7 de julho
Após o "pontapé de saída", Cannes contorce-se para entrar no eixo do seu habitual e reconhecido ritmo intenso de sessões de cinema.
A pandemia alterou e muito alguns procedimentos, desde a marcação digital de bilhetes até aos testes sugeridos de 48 em 48 horas. Do lado dos jornalistas, são mais as burocracias a respeitar para aceder a um filme, mas, no fundo, a essência das longas filas ainda se mantém em algumas sessões, o que não deixa de ser uma sensação inexplicável após 15 meses sem encontrar massas de gente.
Não me interpretem mal. Os habitantes locais continuam a aproximar-se da passadeira vermelha colocada no Grand Theatre Lumiere para conseguir vislumbrar as suas estrelas e os jornalistas respondem com coordenação aos visionamentos que lhes são propostos, mas nota-se que falta uma grande "fatia". Muitos profissionais estão impedidos de se deslocar ainda por causa da pandemia e, a juntar isso, a maioritária migração para o online do "Marché du Film", o "mercado do filme" que junta tantos profissionais para fazer negócios com os filmes, deixa um fantasmagórico vazio e o espaço do Palais [Palais des Festival et des Congrès] numa situação algo decadente.
Contudo, viemos para aqui celebrar os filmes, confiar na curadoria do diretor do festival Thierry Frémaux e "matar" as saudades do que resta dessa anterior "normalidade".
Quanto ao cinema, a Competição brinda-nos com a diversidade das temáticas e dos gestos.

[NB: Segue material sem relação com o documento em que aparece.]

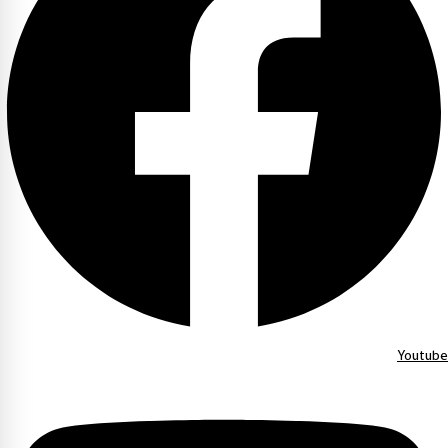
Youtube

E já encontrámos importantes realizadores diferentes a perseguir a Palma de Ouro, um deles na correria pela compaixão, o outro pela rebeldia a um sistema.

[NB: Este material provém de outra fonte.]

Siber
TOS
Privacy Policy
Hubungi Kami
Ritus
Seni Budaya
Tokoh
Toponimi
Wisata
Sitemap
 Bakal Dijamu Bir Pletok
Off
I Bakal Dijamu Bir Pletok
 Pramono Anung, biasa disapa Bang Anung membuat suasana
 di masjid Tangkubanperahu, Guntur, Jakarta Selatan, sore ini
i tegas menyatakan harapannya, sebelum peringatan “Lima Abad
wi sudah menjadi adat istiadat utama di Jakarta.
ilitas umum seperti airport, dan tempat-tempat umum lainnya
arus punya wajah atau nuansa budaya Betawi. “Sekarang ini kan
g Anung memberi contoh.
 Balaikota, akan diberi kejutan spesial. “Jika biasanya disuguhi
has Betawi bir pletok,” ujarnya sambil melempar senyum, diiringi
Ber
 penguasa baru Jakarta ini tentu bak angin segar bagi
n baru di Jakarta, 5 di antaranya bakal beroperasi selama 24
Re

Começamos com o primeiro, "Tout s'est bien passé", de François Ozon, um "habitué" por estas bandas, que esperou incentivar emocionalmente o público através de uma questão sensível e polarizada (e sempre em voga) na nossa sociedade - a eutanásia.

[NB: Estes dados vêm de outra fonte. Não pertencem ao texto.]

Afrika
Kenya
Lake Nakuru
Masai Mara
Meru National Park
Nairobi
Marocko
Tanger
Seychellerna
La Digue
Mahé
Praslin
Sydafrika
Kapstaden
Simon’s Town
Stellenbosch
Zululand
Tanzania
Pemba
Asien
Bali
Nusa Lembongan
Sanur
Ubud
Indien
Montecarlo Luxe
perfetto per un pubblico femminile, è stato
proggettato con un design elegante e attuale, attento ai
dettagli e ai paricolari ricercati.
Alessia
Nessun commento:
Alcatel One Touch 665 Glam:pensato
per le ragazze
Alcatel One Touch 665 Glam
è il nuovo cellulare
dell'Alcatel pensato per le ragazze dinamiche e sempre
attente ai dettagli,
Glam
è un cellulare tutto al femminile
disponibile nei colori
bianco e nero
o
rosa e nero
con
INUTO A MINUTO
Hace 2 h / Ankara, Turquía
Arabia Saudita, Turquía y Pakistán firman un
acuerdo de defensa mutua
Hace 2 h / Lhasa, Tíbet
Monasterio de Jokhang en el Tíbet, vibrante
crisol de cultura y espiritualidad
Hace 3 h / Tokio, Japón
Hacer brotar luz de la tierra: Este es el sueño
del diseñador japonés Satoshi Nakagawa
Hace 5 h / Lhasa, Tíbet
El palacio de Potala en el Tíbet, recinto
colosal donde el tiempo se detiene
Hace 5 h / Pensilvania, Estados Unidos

No centro da história está um patriarca que sofre um AVC (interpretado por André Dussollier) e está determinado, perante o farrapo em que se tornou, a morrer com dignidade. As filhas, por sua vez, ficam encarregues de tratar do procedimento e o espectador acompanha a trama sob a perspetiva delas (papéis de Sophie Marceau e Geraldine Pailhas), estando presente nas suas incertezas e no luto antecipado.
Ozon sempre foi um realizador irregular, capaz de surpreender-nos com algumas fugas às fórmulas ou a seguir as tradições. "Tout s'est bien passé" corresponde à segunda opção e o resultado é um sofrimento colorido sob um prisma demasiado burguês, que nos afasta de uma genuína empatia. Basta recordar como Michael Haneke o conseguiu num silencioso teatro de crueldades em "Amor" (2012), enquanto este novo trabalho de Ozon esconde-se apenas no privilégio.
Já o segundo realizador é Nadav Lapid, o israelita que conquistou o Urso de Ouro no controverso "Sinónimos" (2019) e nos traz "Ahed's Knee", um joelho que serve de metáfora sobre o desejo de lutar contra a opressão de Israel e, ao mesmo tempo, o medo de enfrentá-la.
Este filme funciona como um furioso manifesto em relação à situação atual e consequencial naquele país, encarando o Cinema como um palco de Guerra, disparando contra tudo e todos, seja o exército, a cultura ou o simbolismo histórico de Jerusalém, que automaticamente se torna numa disputa de custódia.
Aqui seguimos um reconhecido realizador de Telavive, convidado para ir um lugar remoto apresentar um dos seus filmes, e que, pelo meio, se sente magnetizado por um suposto e agendado ato de ativismo, estando consciente das consequências graves para a sua carreira.
Certamente que "Ahed's Knee" será uma obra que dará dores de cabeça no país de origem de Lapid, que mais uma vez apresenta um exercício de denúncia que não procura consensualidades. Há quem fique hipnotizado pela coragem do filme de se assumir como inquisidor quanto ao seu inimigo e há quem questione a resistência da sua forma.
Por aqui temos uma mensagem, sim senhor, mas o velcro tecnicamente anárquico (planos atirados de cabeça, pontos-de-vista prematuramente abandonados e as cadências obstinadas com que propõe os preparos do seu momento glorioso) torna o filme num ensaio indulgente. Continuamos a preferir a infiltração de um "Foxtrot", de Samuel Maoz (2017), um exemplo que nos lembramos de imediato, a uma "machadada" a quente.
São dois filmes. Dois mundos. Dois prismas. François Ozon e Nadav Lapid, apesar de competirem pela Palma, desejam o mesmo destino. Morrer com dignidade.